Google DeepMind (AlphaFold 3), EvolutionaryScale (ESM3), Chai Discovery (Chai-1), Profluent

Key partnerships

Pfizer (Strategic partner for biomolecular AI development), Andreessen Horowitz (a16z) Bio + Health (Lead Investor), MIT Jameel Clinic (Academic collaboration and research roots), BoxGroup and GreatPoint Ventures (Investment partners)

Notable customers

Pfizer (Strategic Partner)

Major milestones

Released Boltz-1 as open-source rival to AlphaFold 3 (Nov 2024), Released Boltz-2 joint structure/affinity model with Recursion (Jun 2025), Released BoltzGen generative protein design model (Nov 2025), Launched as Public Benefit Corporation with $28M seed led by Amplify, a16z, Zetta (Jan 2026), Established strategic collaboration with Pfizer for biomolecular AI models (Jan 2026), Previewed Boltz Lab hosted platform with AI agents for drug discovery (Jan 2026)

Growth metrics

Rapid community adoption of Boltz-1; founders' previous research (DiffDock) has over 4,500 citations.

Market positioning

Open-source challenger in the AI-driven structural biology and drug discovery market.

Geographic focus

Global (via open-source distribution) with a primary corporate focus on the North American biotechnology hub (Cambridge, MA).

Patents and IP

No specific registered patents disclosed; the company currently prioritizes an open-source IP strategy to drive industry-wide adoption.

About Gabriele Corso

Gabriele Corso is the CEO and Co-founder of Boltz.

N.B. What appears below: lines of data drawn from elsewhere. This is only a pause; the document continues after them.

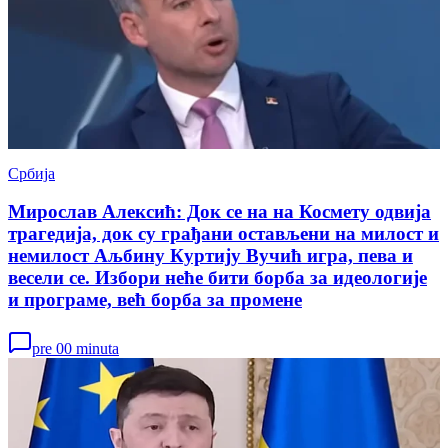
Србија
Мирослав Алексић: Док се на на Космету одвија
трагедија, док су грађани остављени на милост и
немилост Аљбину Куртију Вучић игра, пева и
весели се. Избори неће бити борба за идеологије
и програме, већ борба за промене
pre 00 minuta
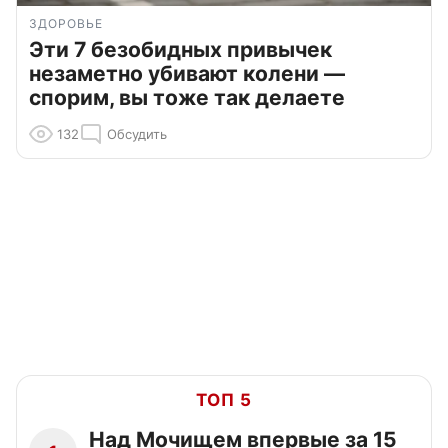
ЗДОРОВЬЕ
Эти 7 безобидных привычек
незаметно убивают колени —
спорим, вы тоже так делаете
132
Обсудить
ТОП 5
Над Мочищем впервые за 15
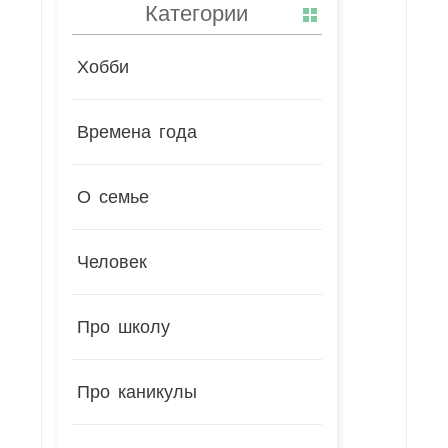
Категории
Хобби
Времена года
О семье
Человек
Про школу
Про каникулы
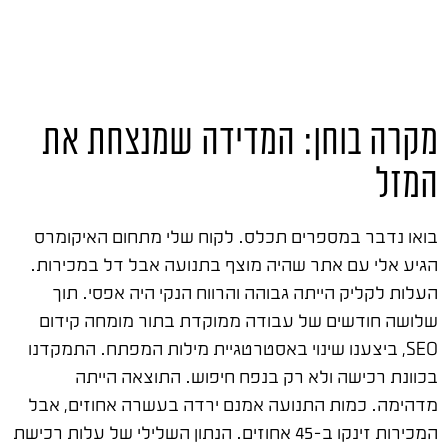
מקרה בוחן: המדידה שמנצחת את
המזל
בואו נדבר במספרים תכלס. לקוח שלי מתחום האיקומרס
הגיע אלי עם אתר שהיה מוצף בתנועה אבל דל במכירות.
העלות לקליק הייתה גבוהה והרווח הנקי היה אפסי. תוך
שלושה חודשים של עבודה ממוקדת בתור מומחה קידום
SEO, ביצענו שינוי באסטרטגיית מילות המפתח. התמקדנו
בכוונת רכישה ולא רק בנפח חיפוש. התוצאה הייתה
מדהימה. כמות התנועה אמנם ירדה בעשרה אחוזים, אבל
המכירות זינקו ב-45 אחוזים. הנתון השלילי של עלות רכישת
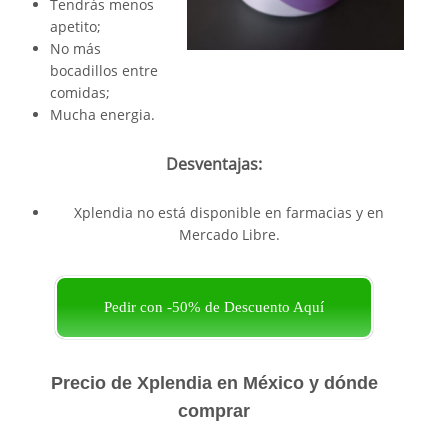
Tendrás menos
apetito;
No más
bocadillos entre
comidas;
Mucha energia.
Desventajas:
Xplendia no está disponible en farmacias y en
Mercado Libre.
Pedir con -50% de Descuento Aquí
Precio de Xplendia en México y dónde
comprar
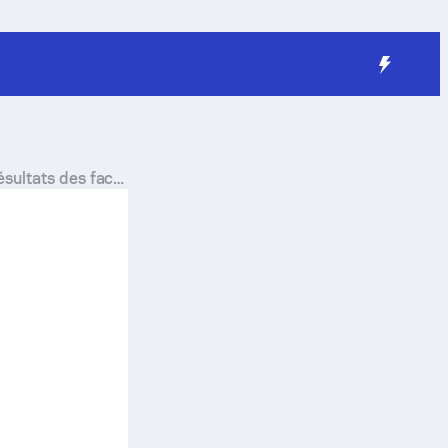
ésultats des face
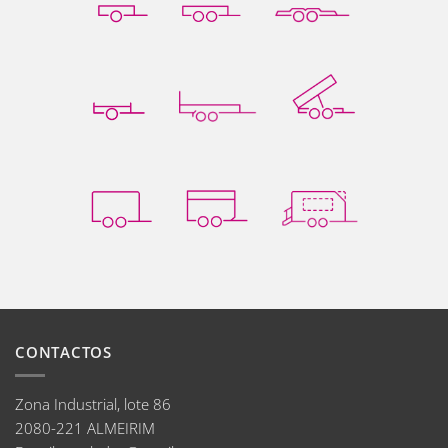
CONTACTOS
Zona Industrial, lote 86
2080-221 ALMEIRIM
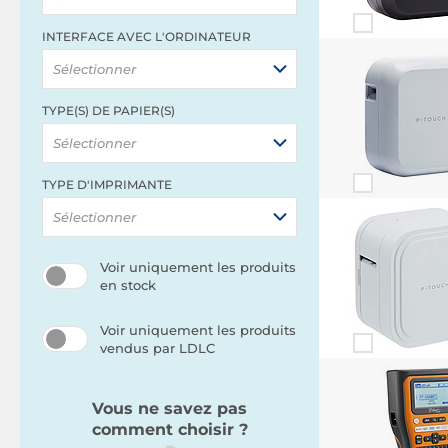
INTERFACE AVEC L'ORDINATEUR
Sélectionner
TYPE(S) DE PAPIER(S)
Sélectionner
TYPE D'IMPRIMANTE
Sélectionner
Voir uniquement les produits
en stock
Voir uniquement les produits
vendus par LDLC
Vous ne savez pas
comment choisir ?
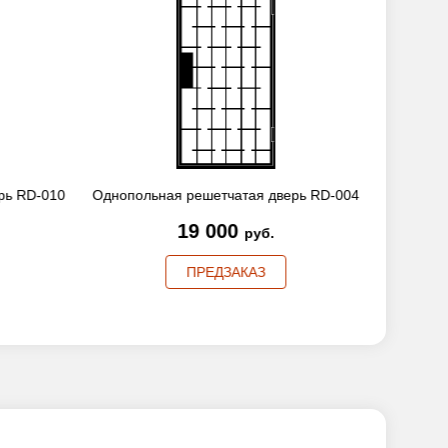
рь RD-004
Однопольная решетчатая дверь RD-014
Однополь
20 000
руб.
ПРЕДЗАКАЗ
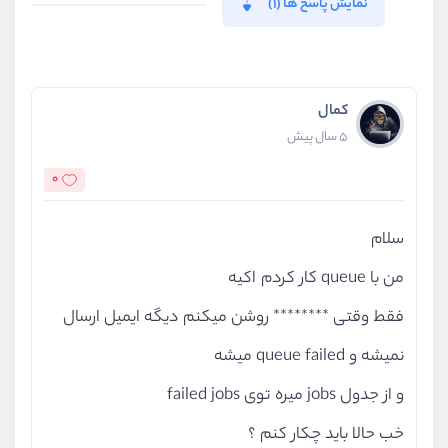
نمایش پاسخ ها (1)
کمال
5 سال پیش
0
سلام
من با queue کار کردم اکیه
فقط وقتی ******** روشن میکنم دیگه ایمیل ارسال
نمیشه و queue failed میشه
و از جدول jobs میره توی failed jobs
خب حالا باید چکار کنم ؟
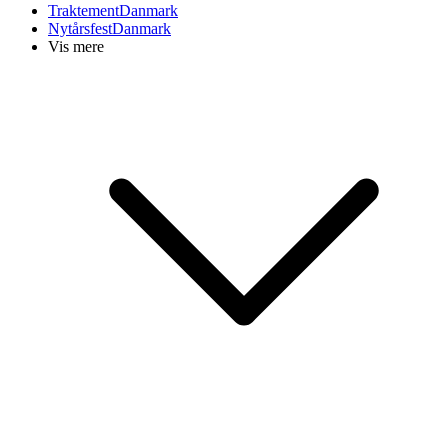
Traktement
Danmark
Nytårsfest
Danmark
Vis mere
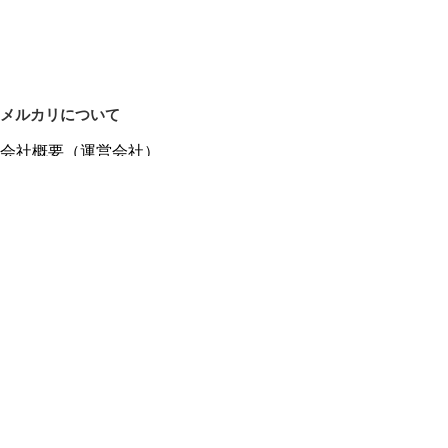
メルカリについて
会社概要（運営会社）
採用情報
プレスリリース
公式ブログ
プレスキット
メルカリUS
メルカリShops
m department（エムデパ）
ヘルプ
ヘルプセンター（ガイド・お問い合わせ）
メルカリShopsでショップを開設する
メルカリShops ショップ管理画面にログイン
メルカリShops出店者向けガイド
お問い合わせ一覧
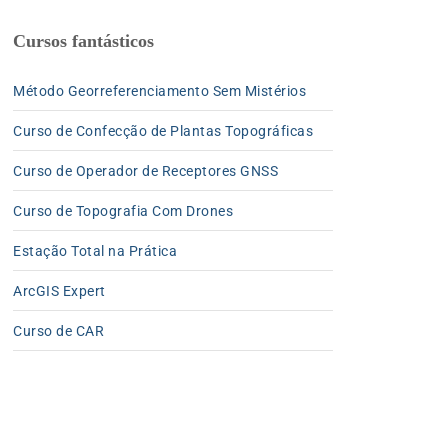
Cursos fantásticos
Método Georreferenciamento Sem Mistérios
Curso de Confecção de Plantas Topográficas
Curso de Operador de Receptores GNSS
Curso de Topografia Com Drones
Estação Total na Prática
ArcGIS Expert
Curso de CAR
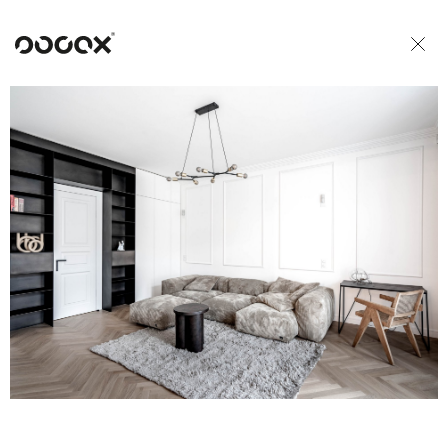
U
READ AS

He holds a PhD from MIT CSAIL, where he specialized in generative models and geometric deep learning for structural biology. He is the lead developer of the Boltz-1 and Boltz-2 biomolecular foundation models and the creator of DiffDock, a widely used tool for molecular docking. His research has been cited over 4,500 times, and he was recognized in the Forbes 30 Under 30 list for Healthcare & Science.